The International Finance Corporation (IFC), a World Bank affiliate, said it is planning to invest Rs 134 crore in FCEL — a part of Kishore Biyani’s Future Group — in the form of compulsorily convertible debentures (CCDs) and common shares to partly finance a Rs 400 crore project. Another key investor, Black River Asset Management LLC, will finance around 50 per cent of the project.
FCEL is an integrated food processing company with agricultural commodities sourcing, processing as well as development and manufacturing of value-added products for its fast-moving consumer goods (FMCG). It is a listed entity.
FCEL plans to undertake a capital expansion programme for investments to develop new products for its FMCG brands, expansion of its sourcing operations, further development of a 114-acre integrated food park in partnership with the ministry of food processing industries in Karnataka and development of manufacturing and processing operations for dairy products, fruits and vegetables, oats and sauces and ketchups (project).
All facilities in the project are existing ones. The integrated food park is located in the Tumkur region of Karnataka, Nilgiris Dairy farm is located in the town of Erode, Tamil Nadu, and the Aussee Oat Milling in Mirigama, Sri Lanka. A small portion of the investment will be allocated for the Lankan operations.
Biyani, the founder of Future Group — it comprises various entities in retail and associated businesses including FCEL, Future Retail Limited (FRL) and Future Lifestyle Fashions Limited — and his various intermediate investment entities (sponsor) control 33.7 per cent stakes of FCEL, while FRL owns 9.9 per cent.
Other key institutional investors include Arisaig Partners Asia (Pte) Ltd (9.2 per cent ownership), Verlinvest S.A. (6.5 per cent ownership), and Bennett Coleman & Co. Ltd. (6.4 per cent ownership).

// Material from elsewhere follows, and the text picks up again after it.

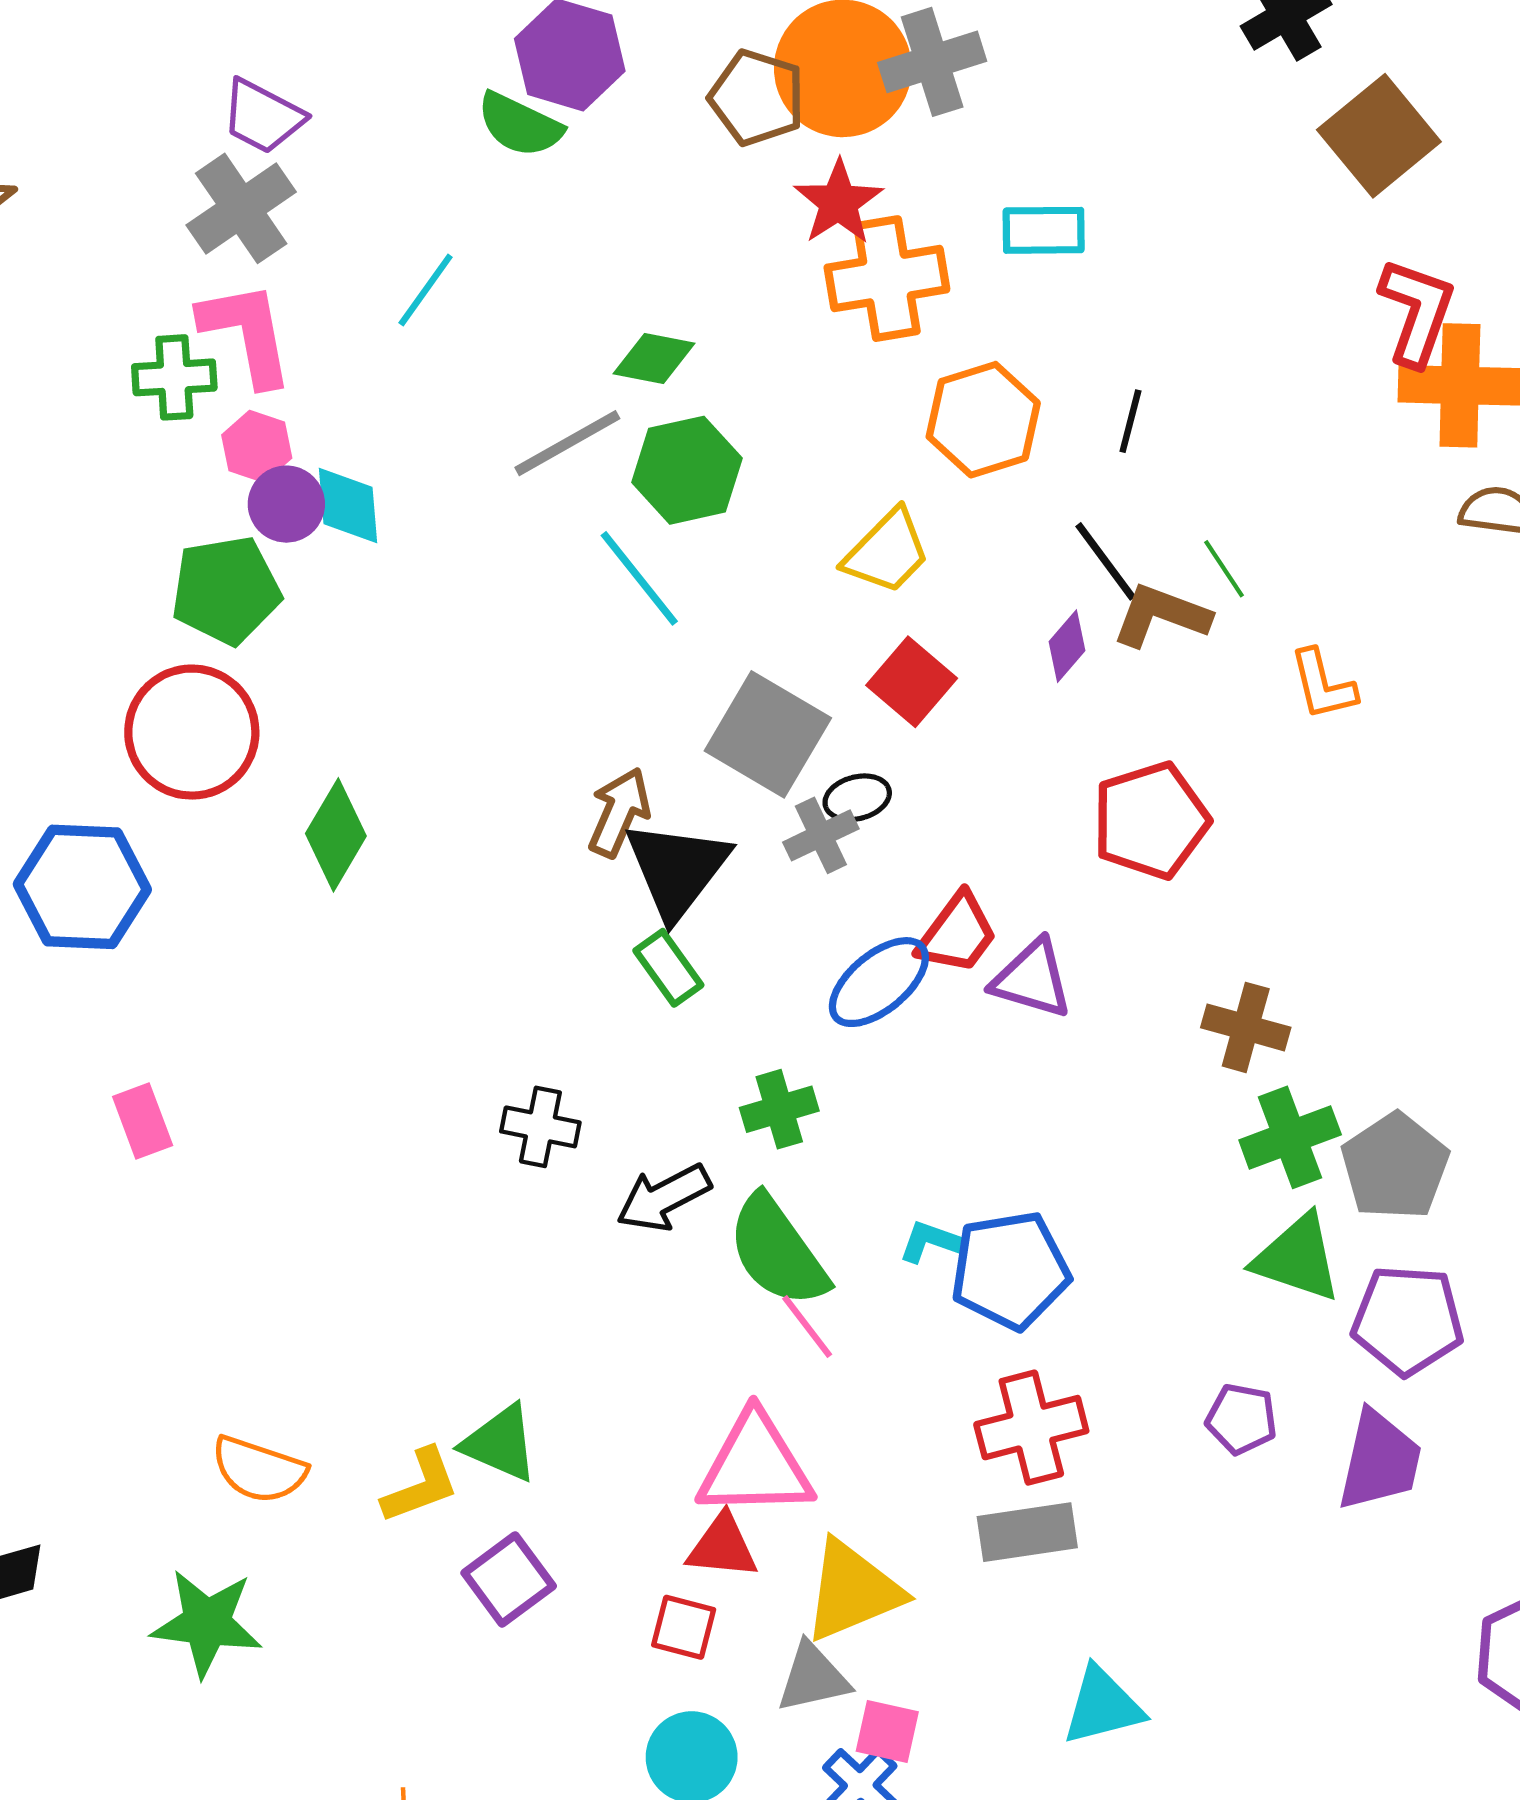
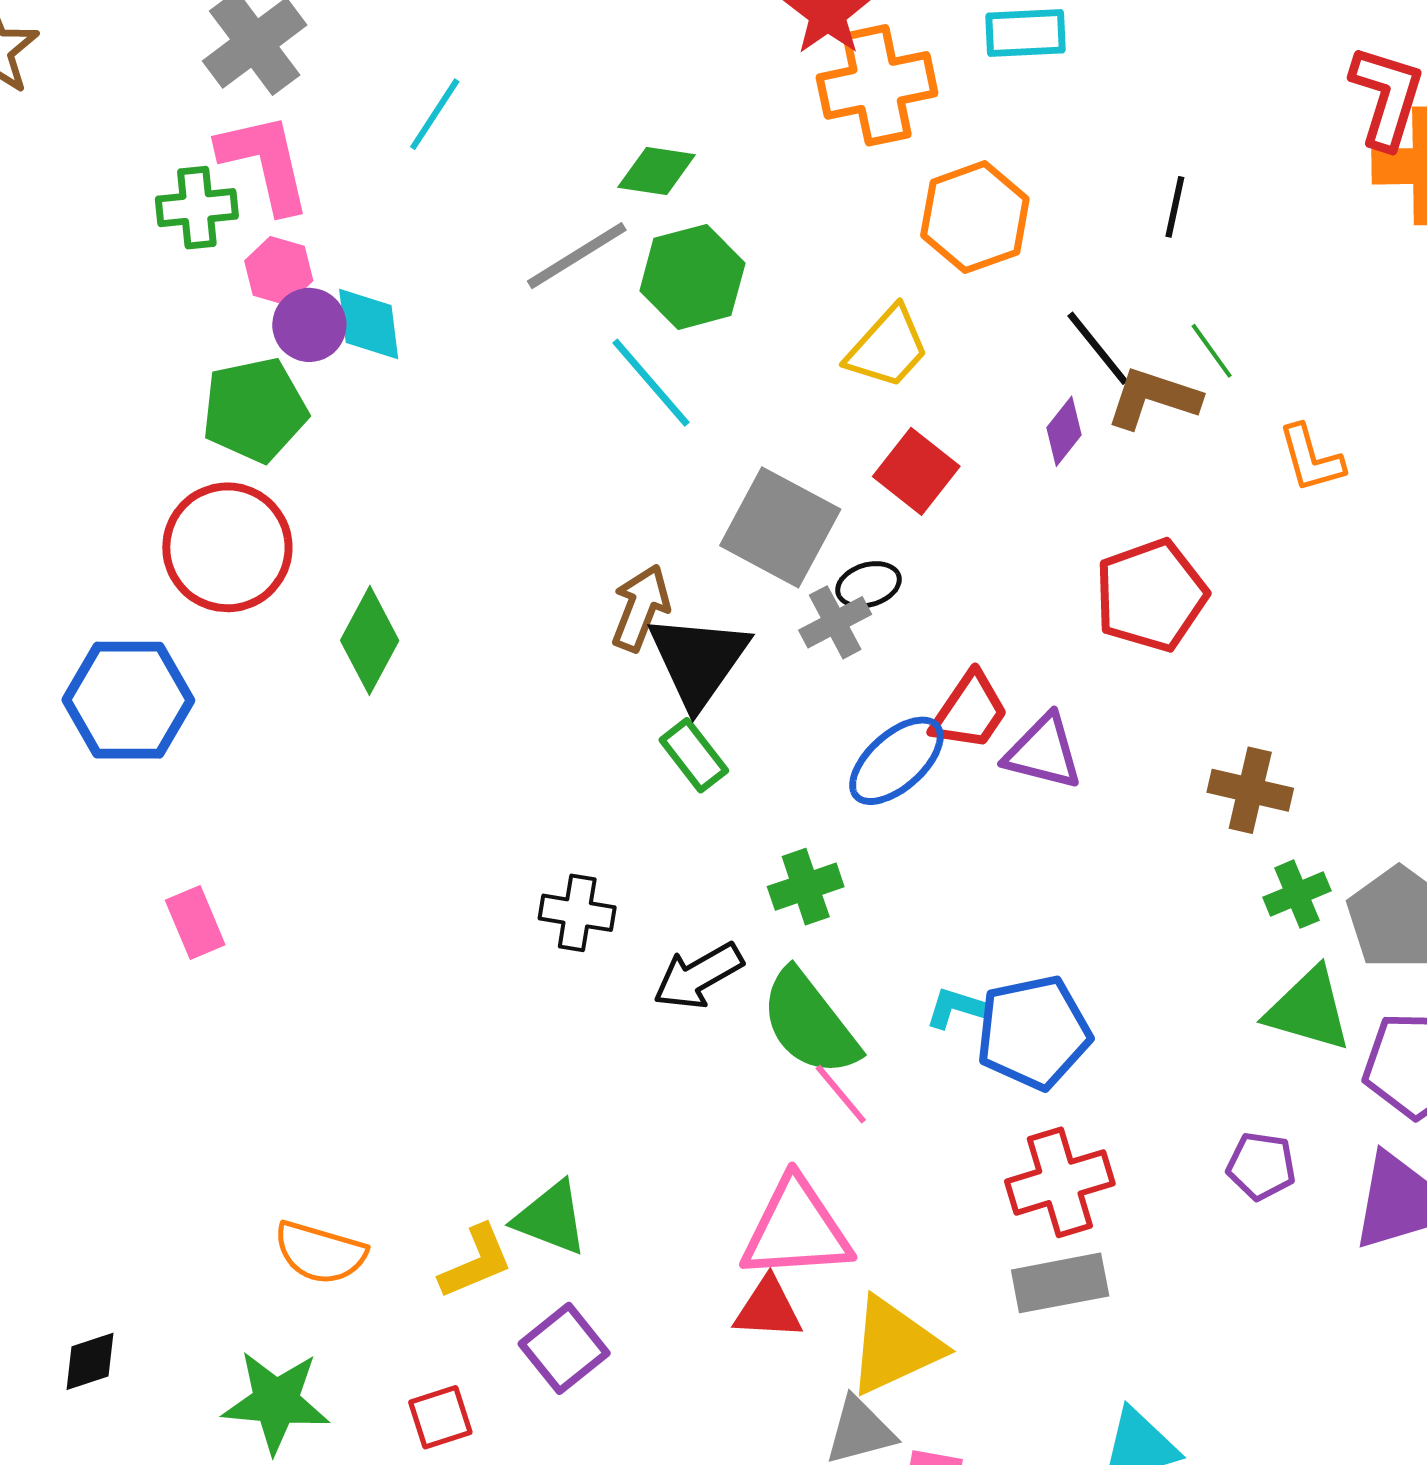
black line: (1130, 421) -> (1175, 207), moved
green cross: (1290, 1137) -> (1297, 894), size x0.7
red square: (684, 1627) -> (440, 1417), moved, turned -30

IFC said that for FCEL, the former is a strategic partner and its key addition is in being able to provide the entire range of products and services to meet FCEL’s long-term financing, growth, sustainability and strategic requirements. IFC will also engage with the company on food safety advisory starting with an assessment of areas of improvement in food safety by IFC’s advisory team.
The project would benefit from IFC’s long-term risk capital, which is required for fast-growing companies like FCEL that are just turning profitable and are still in the early stage of their development.